Allociné : C’est votre deuxième film en tant que réalisatrice. Pourquoi avoir décidé d’aborder une thématique si particulière, le théâtre itinérant, et si personnelle puisqu’elle touche à votre histoire familiale ? Certains réalisateurs attendent en effet de longues années avant de s’attaquer à leur univers intime.
Léa Fehner : Pour moi, le désir n’était pas du tout d’aller dans la question de l’intime, dans la question de la biographie. J’avais des désirs plus simples au point de départ. Mon premier film [Qu'un seul tienne et les autres suivront] était un peu sombre, grave, il avait sa part de regard sur le monde. Mais, tout à coup, j’ai eu envie de changer un peu de paradigme, de me dire qu’on pouvait être lucide sur le monde et aussi faire des histoires rieuses, joyeuses et avec de l’énergie. Je ne sais pas si on fait un film contre le premier, mais, celui-là, j’avais envie qu’il soit solaire, joyeux, tapageur, bruyant. J’avais envie de montrer des hommes et des femmes qui ont l’énergie de dépasser leur deuil, leur douleur, par le rire, par la danse, par le fait d’être ensemble.
Dans mon enfance, j'avais autour de moi des gens qui avaient de la flamboyance"
C’est vrai que si j’avais envie de parler de ça, ce n’était pas anodin, c’est parce que j’avais autour de moi dans mon enfance des gens qui avaient du panache, de la flamboyance et un goût pour l’excès qui m’a beaucoup marqué. Tout à coup, sur ce film-là, j’avais envie de partager ça. C’est marrant comme mes deux films ne se ressemblent vraiment pas, même s'ils ont des thématiques qui sont peut-être un peu communes. Les Ogres est un film bruyant quand le premier était silencieux, celui-là a besoin de soleil quand le premier était plus sombre. A l'image des personnages du film, je pense que j'avais envie de changement, de renouvellement.
Quelle est la part de réel et de fiction dans le film ?
Ce qui est réel, ce sont nos émotions. Très vite, avec la scénariste [Catherine Paillé], nous avons eu envie de transmettre ce souffle de vie qu’il y avait chez ces hommes et ces femmes mais de le faire en ne s’obligeant aucune seconde à être fidèle à la réalité, de ne pas le faire à la manière d’un documentaire et en n'ayant pas peur de mélanger le réel à la fiction la plus totale. Les invasions de vaches, les batailles de couscous qu'on voit dans le film... C'est une fantaisie qui peut emprunter à Astérix.
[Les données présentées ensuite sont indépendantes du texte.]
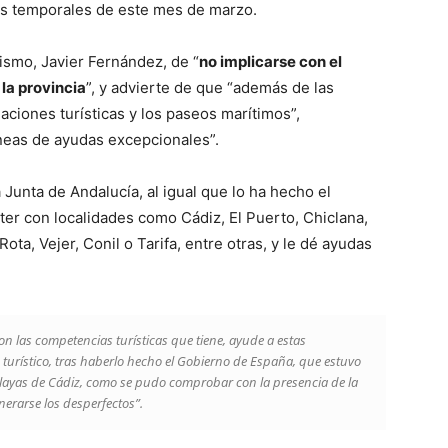
es temporales de este mes de marzo.
ismo, Javier Fernández, de “
no implicarse con el
la provincia
”, y advierte de que “además de las
aciones turísticas y los paseos marítimos”,
neas de ayudas excepcionales”.
Junta de Andalucía, al igual que lo ha hecho el
r con localidades como Cádiz, El Puerto, Chiclana,
ta, Vejer, Conil o Tarifa, entre otras, y le dé ayudas
con las competencias turísticas que tiene, ayude a estas
 turístico, tras haberlo hecho el Gobierno de España, que estuvo
ayas de Cádiz, como se pudo comprobar con la presencia de la
nerarse los desperfectos”.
Oui, on a puisé très fort les idées du film dans le vivant, on a plongé nos racines dans un terreau qui nous était proche avec, en même temps, à coeur l’idée de bien raconter une histoire et non pas de raconter une histoire vraie. Je voulais qu'on partage ce souffle de vie avec le spectateur. Il y a une énergie qui nous aide à surmonter ce qui nous fait mal que j’avais envie de retranscrire dans ce film. On s'est donc dit : prenons tous les moyens à notre disposition pour le faire, tout ce qui était beau, dense, flamboyant dans la réalité et tout ce qu’on va imaginer, trahir et réinventer avec les moyens de la fiction.
"Ils résistent à des valeurs qui nous étouffent, de perfection, de repli sur soi..."
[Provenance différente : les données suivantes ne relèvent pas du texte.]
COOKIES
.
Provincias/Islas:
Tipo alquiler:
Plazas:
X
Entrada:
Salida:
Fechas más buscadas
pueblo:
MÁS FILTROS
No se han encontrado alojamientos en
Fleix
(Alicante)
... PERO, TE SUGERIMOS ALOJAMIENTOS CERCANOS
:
C'est réussi car en tant que spectateur, on ressent vraiment ce souffle. En fait, ces personnages nous font ressentir autant un grand souffle vivifiant que de l'étouffement.
Ce sont des ogres, il y a de la voracité dans les deux sens du terme. Il y a un appétit de vivre mais aussi quelque chose qui bouffe ceux qui vous sont les plus proches. Mais, après le chemin du film pour moi, il va dans l’idée que cet appétit, il est nécessaire. Certes, il fait des dégâts sur son chemin, il a un petit côté Attila mais il est quand même terriblement vivant. Et moi, j’avais envie de me nourrir de cet appétit-là - c’est un peu tordu comme réponse - parce qu’il va de l’avant, qu’il est tonitruant, parce qu’il n’a pas peur d’être transgressif.
Vous pensez qu’on a besoin de ça aussi, d’être transgressif ?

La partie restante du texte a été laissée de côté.